A word-for-word copy of the entries, with images excluded, is the expected answer.
─── Data for analysis
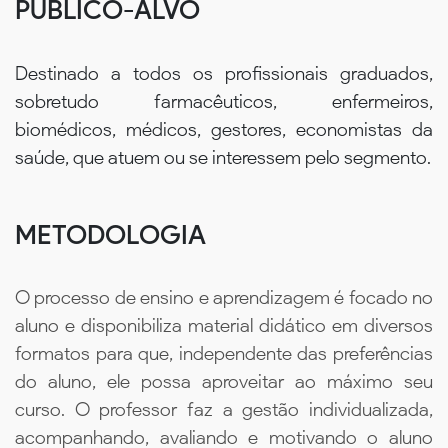
PÚBLICO-ALVO
Destinado a todos os profissionais graduados,
sobretudo farmacêuticos, enfermeiros,
biomédicos, médicos, gestores, economistas da
saúde, que atuem ou se interessem pelo segmento.
METODOLOGIA
O processo de ensino e aprendizagem é focado no
aluno e disponibiliza material didático em diversos
formatos para que, independente das preferências
do aluno, ele possa aproveitar ao máximo seu
curso. O professor faz a gestão individualizada,
acompanhando, avaliando e motivando o aluno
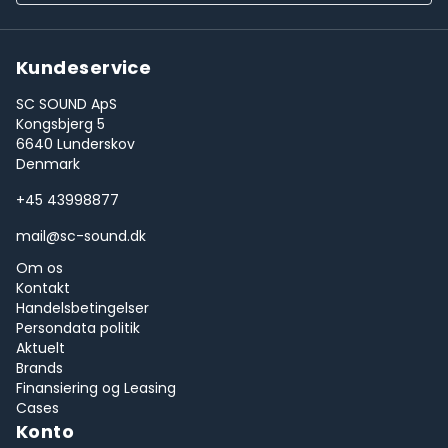
Kundeservice
SC SOUND ApS
Kongsbjerg 5
6640 Lunderskov
Denmark
+45 43998877
mail@sc-sound.dk
Om os
Kontakt
Handelsbetingelser
Persondata politik
Aktuelt
Brands
Finansiering og Leasing
Cases
Konto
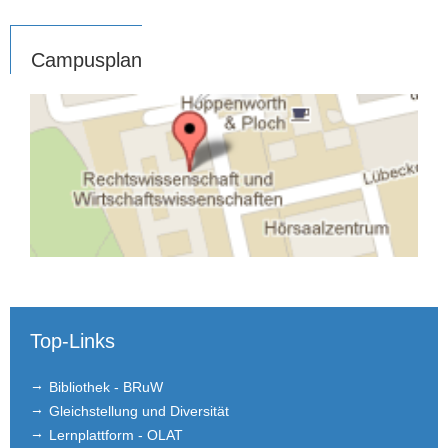
Campusplan
Top-Links
Bibliothek - BRuW
Gleichstellung und Diversität
Lernplattform - OLAT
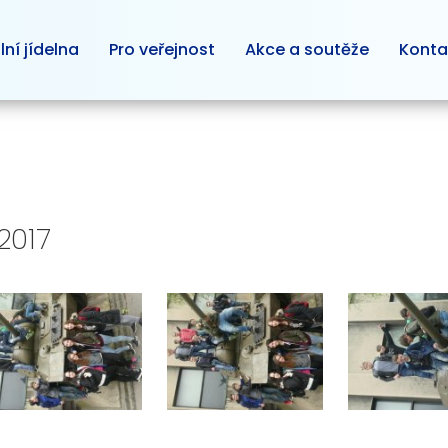
lní jídelna
Pro veřejnost
Akce a soutěže
Konta
2017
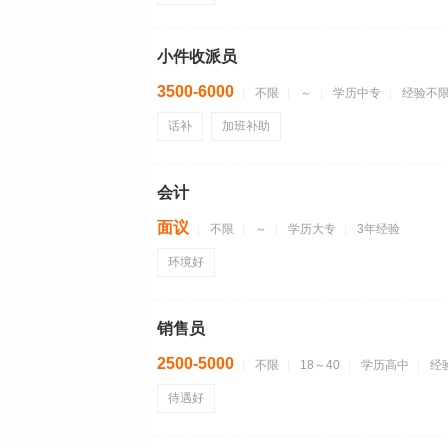
小件收派员
3500-6000
不限
～
学历中专
经验不
话补
加班补助
会计
面议
不限
～
学历大专
3年经验
环境好
销售员
2500-5000
不限
18～40
学历高中
经
待遇好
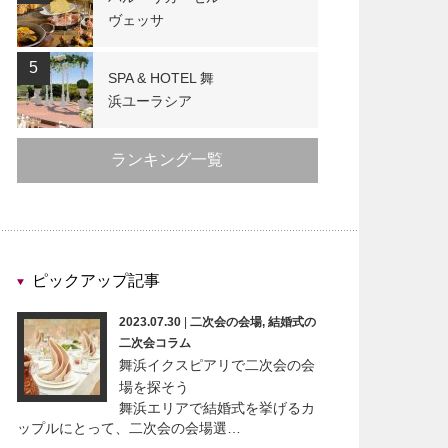
ヴェッサ
5
SPA & HOTEL 舞
浜ユーラシア
ランキング一覧
ピックアップ記事
2023.07.30
|
二次会の会場
,
結婚式の
二次会コラム
舞浜イクスピアリで二次会の会
場を探そう
舞浜エリアで結婚式を挙げるカ
ップルにとって、二次会の会場選…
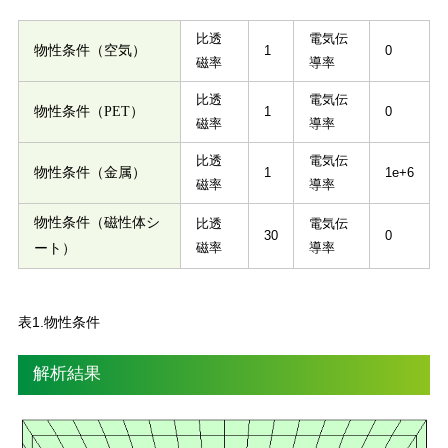
比透
電気伝
物性条件（空気）
1
0
磁率
導率
比透
電気伝
物性条件（PET）
1
0
磁率
導率
比透
電気伝
物性条件（金属）
1
1e+6
磁率
導率
物性条件（磁性体シ
比透
電気伝
30
0
磁率
導率
ート）
表1.物性条件
解析結果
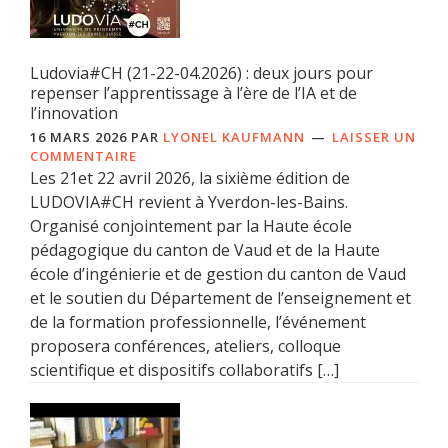
Ludovia#CH (21-22-04.2026) : deux jours pour
repenser l’apprentissage à l’ère de l’IA et de
l’innovation
16 MARS 2026
PAR
LYONEL KAUFMANN
LAISSER UN
COMMENTAIRE
Les 21et 22 avril 2026, la sixième édition de
LUDOVIA#CH revient à Yverdon-les-Bains.
Organisé conjointement par la Haute école
pédagogique du canton de Vaud et de la Haute
école d’ingénierie et de gestion du canton de Vaud
et le soutien du Département de l’enseignement et
de la formation professionnelle, l’événement
proposera conférences, ateliers, colloque
scientifique et dispositifs collaboratifs […]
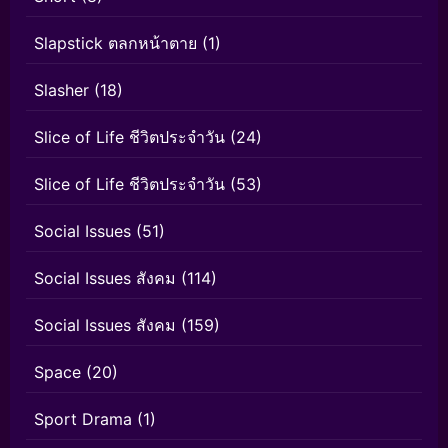
Slapstick ตลกหน้าตาย
(1)
Slasher
(18)
Slice of Life ชีวิตประจำวัน
(24)
Slice of Life ชีวิตประจำวัน
(53)
Social Issues
(51)
Social Issues สังคม
(114)
Social Issues สังคม
(159)
Space
(20)
Sport Drama
(1)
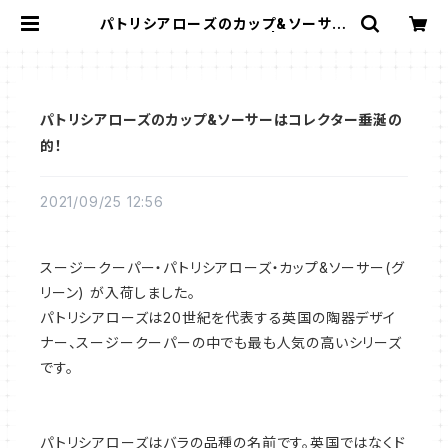
パトリシアローズのカップ&ソーサー
はコレクター垂涎の的！ | Gallery
Miko-Nonno：スージークーパー・
サルグミンヌなど、アンティーク・ライ
フを提案！
パトリシアローズのカップ&ソーサーはコレクター垂涎の
的！
2021/09/25 12:56
スージークーパー・パトリシアローズ・カップ&ソーサー(グ
リーン) が入荷しました。
パトリシアローズは20世紀を代表する英国の陶器デザイ
ナー、スージークーパーの中でも最も人気の高いシリーズ
です。
パトリシアローズはバラの品種の名前です。英国ではなくド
──────
**Reply to the exercise**
PÚBLICO-ALVO
Destinado a todos os profissionais graduados,
sobretudo farmacêuticos, enfermeiros,
biomédicos, médicos, gestores, economistas da
saúde, que atuem ou se interessem pelo segmento.
METODOLOGIA
O processo de ensino e aprendizagem é focado no
aluno e disponibiliza material didático em diversos
formatos para que, independente das preferências
do aluno, ele possa aproveitar ao máximo seu
curso. O professor faz a gestão individualizada,
acompanhando, avaliando e motivando o aluno
Kundeservice
SC SOUND ApS
Kongsbjerg 5
6640 Lunderskov
Denmark
+45 43998877
mail@sc-sound.dk
Om os
Kontakt
Handelsbetingelser
Persondata politik
Aktuelt
Brands
Finansiering og Leasing
Cases
Konto
Campusplan
Top-Links
Bibliothek - BRuW
Gleichstellung und Diversität
Lernplattform - OLAT
lní jídelna
Pro veřejnost
Akce a soutěže
Konta
2017
小件收派员
3500-6000
不限
～
学历中专
经验不
话补
加班补助
会计
面议
不限
～
学历大专
3年经验
环境好
销售员
2500-5000
不限
18～40
学历高中
经
待遇好
ヴェッサ
5
SPA & HOTEL 舞
浜ユーラシア
ランキング一覧
ピックアップ記事
2023.07.30
|
二次会の会場
,
結婚式の
二次会コラム
舞浜イクスピアリで二次会の会
場を探そう
舞浜エリアで結婚式を挙げるカ
ップルにとって、二次会の会場選…
比透
電気伝
物性条件（空気）
1
0
磁率
導率
比透
電気伝
物性条件（PET）
1
0
磁率
導率
比透
電気伝
物性条件（金属）
1
1e+6
磁率
導率
物性条件（磁性体シ
比透
電気伝
30
0
磁率
導率
ート）
表1.物性条件
解析結果
Ludovia#CH (21-22-04.2026) : deux jours pour
repenser l’apprentissage à l’ère de l’IA et de
l’innovation
16 MARS 2026
PAR
LYONEL KAUFMANN
LAISSER UN
COMMENTAIRE
Les 21et 22 avril 2026, la sixième édition de
LUDOVIA#CH revient à Yverdon-les-Bains.
Organisé conjointement par la Haute école
pédagogique du canton de Vaud et de la Haute
école d’ingénierie et de gestion du canton de Vaud
et le soutien du Département de l’enseignement et
de la formation professionnelle, l’événement
proposera conférences, ateliers, colloque
scientifique et dispositifs collaboratifs […]
Slapstick ตลกหน้าตาย
(1)
Slasher
(18)
Slice of Life ชีวิตประจำวัน
(24)
Slice of Life ชีวิตประจำวัน
(53)
Social Issues
(51)
Social Issues สังคม
(114)
Social Issues สังคม
(159)
Space
(20)
Sport Drama
(1)
パトリシアローズのカップ&ソーサー
はコレクター垂涎の的！ | Gallery
Miko-Nonno：スージークーパー・
サルグミンヌなど、アンティーク・ライ
フを提案！
パトリシアローズのカップ&ソーサーはコレクター垂涎の
的！
2021/09/25 12:56
スージークーパー・パトリシアローズ・カップ&ソーサー(グ
リーン) が入荷しました。
パトリシアローズは20世紀を代表する英国の陶器デザイ
ナー、スージークーパーの中でも最も人気の高いシリーズ
です。
パトリシアローズはバラの品種の名前です。英国ではなくド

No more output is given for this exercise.